For us, stock picking is in large part the hunt for the truly magnificent stocks. But when you hold the right stock for the right time period, the rewards can be truly huge. One bright shining star stock has been HL Global Enterprises Limited (SGX:AVX), which is 468% higher than three years ago.
We don't think that HL Global Enterprises's modest trailing twelve month profit has the market's full attention at the moment. We think revenue is probably a better guide. Generally speaking, we'd consider a stock like this alongside loss-making companies, simply because the quantum of the profit is so low. It would be hard to believe in a more profitable future without growing revenues.
In the last 3 years HL Global Enterprises saw its revenue shrink by 14% per year. So it's pretty amazing to see the stock price has zoomed up 78% per year in that time. This clear lack of correlation between revenue and share price is surprising to see in a money losing company. At the risk of upsetting holders, this does suggest that hope for a better future is playing a significant role in the share price action.
The company's revenue and earnings (over time) are depicted in the image below (click to see the exact numbers).
Take a more thorough look at HL Global Enterprises's financial health with this free report on its balance sheet.
A Dividend Lost
The value of past dividends are accounted for in the total shareholder return (TSR), but not in the share price return mentioned above. By accounting for the value of dividends paid, the TSR can be seen as a more complete measure of the value a company brings to its shareholders. HL Global Enterprises's TSR over the last 3 years is 504%; better than its share price return. Even though the company isn't paying dividends at the moment, it has done in the past.
A Different Perspective
HL Global Enterprises shareholders are down 9.6% for the year, but the market itself is up 4.3%. Even the share prices of good stocks drop sometimes, but we want to see improvements in the fundamental metrics of a business, before getting too interested. On the bright side, long term shareholders have made money, with a gain of 2.6% per year over half a decade. It could be that the recent sell-off is an opportunity, so it may be worth checking the fundamental data for signs of a long term growth trend. Shareholders might want to examine this detailed historical graph of past earnings, revenue and cash flow.

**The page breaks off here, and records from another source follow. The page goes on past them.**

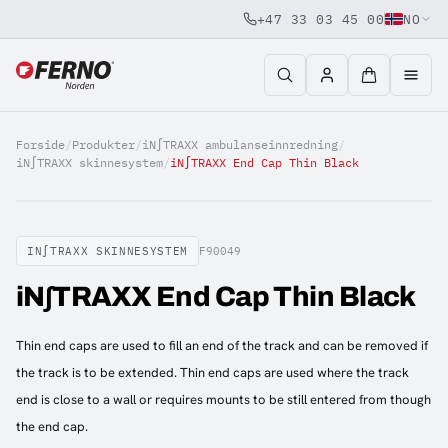
+47 33 03 45 00
NO
Jump to content
Forside
/
Produkter
/
iN∫TRAXX ambulanseinnredning
/
iN∫TRAXX skinnesystem
/
iN∫TRAXX End Cap Thin Black
IN∫TRAXX SKINNESYSTEM
F90049
iN∫TRAXX End Cap Thin Black
Thin end caps are used to fill an end of the track and can be removed if
the track is to be extended. Thin end caps are used where the track
end is close to a wall or requires mounts to be still entered from though
the end cap.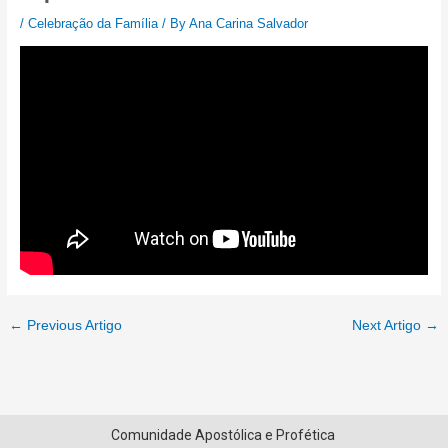
/
Celebração da Família
/ By
Ana Carina Salvador
←
Previous Artigo
Next Artigo
→
Comunidade Apostólica e Profética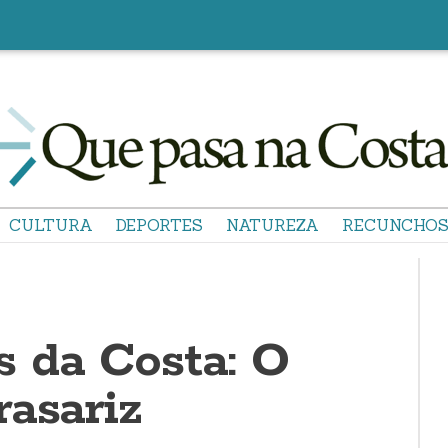
CULTURA
DEPORTES
NATUREZA
RECUNCHO
 da Costa: O
rasariz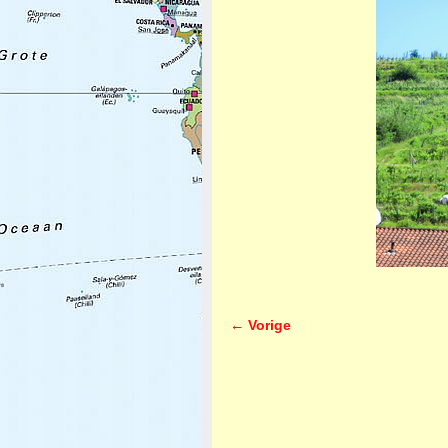
← Vorige
Afbeeldingsnavigatie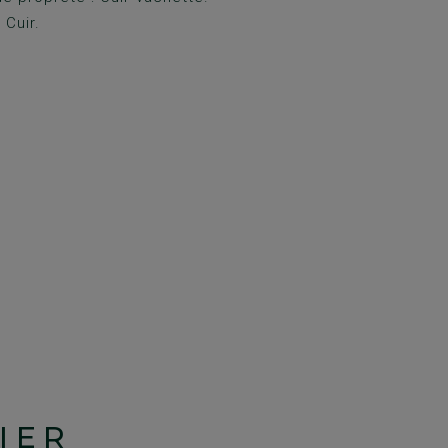
 Cuir.
IER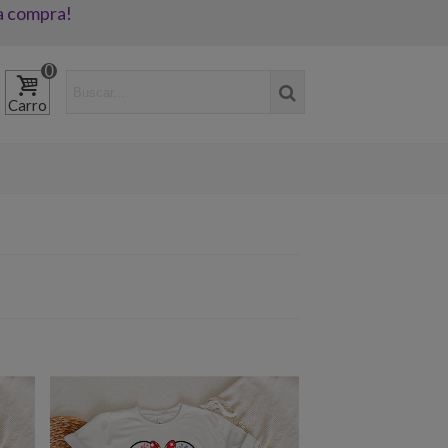
a compra!
0
Carro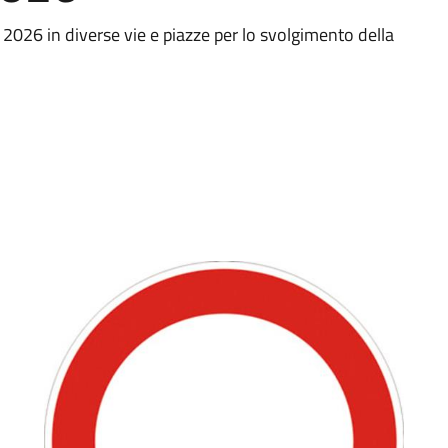
o 2026 in diverse vie e piazze per lo svolgimento della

If you like to buy stocks alongside management, then you might just love this free list of companies. (Hint: insiders have been buying them).
Please note, the market returns quoted in this article reflect the market weighted average returns of stocks that currently trade on SG exchanges.
We aim to bring you long-term focused research analysis driven by fundamental data. Note that our analysis may not factor in the latest price-sensitive company announcements or qualitative material.
If you spot an error that warrants correction, please contact the editor at firstname.lastname@example.org. This article by Simply Wall St is general in nature. It does not constitute a recommendation to buy or sell any stock, and does not take account of your objectives, or your financial situation. Simply Wall St has no position in the stocks mentioned. Thank you for reading.